With all the small bits of free time piling up, no phone and no writing allowed, listening to late Shri Goenkaji talking about the Person who attained compassionate enlightenment 2500 years ago, since the second day of our course, images had started forming in my mind, struggling to get out. Guided by my forever running Squirrels and the Ravens, I went scavenging the area for some material to sketch/draw on. I found a bark of a tree – I am not sure if it was banana or a part of a fallen coconut tree leaf – with one side dark and another cream. It was hardened. I washed it and peeled a layer from the inner side. I had a drawing pencil with me, which I hadn’t submitted at the office. And since nothing had been said about rules against drawing, I spent minutes of the remaining 2-3 days in sketching the image which kept knocking from inside. Not having drawn since years, it took some time. But I had lots of time now since life here was simple and uncluttered. And I discovered that just by washing I could erase and sketch again after drying the parched bark, thus further highlighting the concept of impermanence.
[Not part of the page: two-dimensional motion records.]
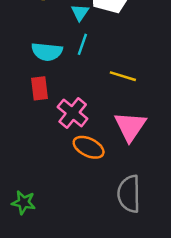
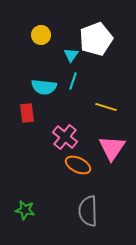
red rectangle: (40, 88) -> (27, 113), moved
gray semicircle: (129, 194) -> (88, 211), moved

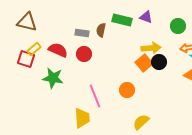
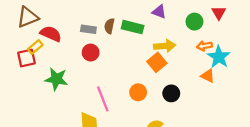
green rectangle: (122, 20) -> (133, 27), moved
brown triangle: (27, 22) -> (28, 17), turned -35
red semicircle: (58, 50) -> (51, 34), moved
red square: (26, 59) -> (27, 58), turned -30
black circle: (159, 62) -> (171, 93), moved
The Image formed itself and a Face expressed itself smiling silently back at me with eyes open in slits of compassion. I kept it in a corner of the room and instantly felt companionship with the Person. It did not talk back or want to listen. I did not share or listen either. The Person was there in my temporary residence, and so was I – when I was not in the meditation hall or the shunyagaar or the dining room or the Shantipath or the walking area.
Of course I grew attached to MY creation. Watching the meditative eyes and the content smile thereafter.